== Aim of the exercise ==
In the records below, begin at the line containing "Utilizziamo i cookie" and end at the line containing "analizzare il nostro"; quote every line in that span exactly, including both boundary lines, and no others.

== Material to process ==
■ ■ ■ ■ ■ ■ ■
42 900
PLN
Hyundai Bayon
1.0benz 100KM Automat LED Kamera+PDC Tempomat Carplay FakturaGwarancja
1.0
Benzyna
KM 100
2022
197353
■ ■ ■ ■ ■ ■ ■
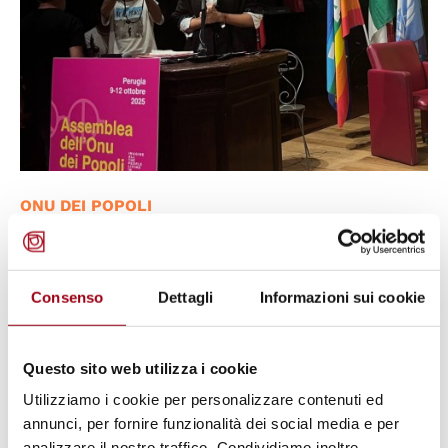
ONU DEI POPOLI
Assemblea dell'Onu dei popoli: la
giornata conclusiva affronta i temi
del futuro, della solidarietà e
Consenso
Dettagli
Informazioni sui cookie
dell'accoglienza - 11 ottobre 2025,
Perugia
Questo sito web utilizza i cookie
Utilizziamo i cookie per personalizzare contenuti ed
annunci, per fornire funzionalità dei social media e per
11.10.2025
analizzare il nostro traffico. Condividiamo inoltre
■ ■ ■ ■ ■ ■ ■
== Response to the task ==
Utilizziamo i cookie per personalizzare contenuti ed
annunci, per fornire funzionalità dei social media e per
11.10.2025
analizzare il nostro traffico. Condividiamo inoltre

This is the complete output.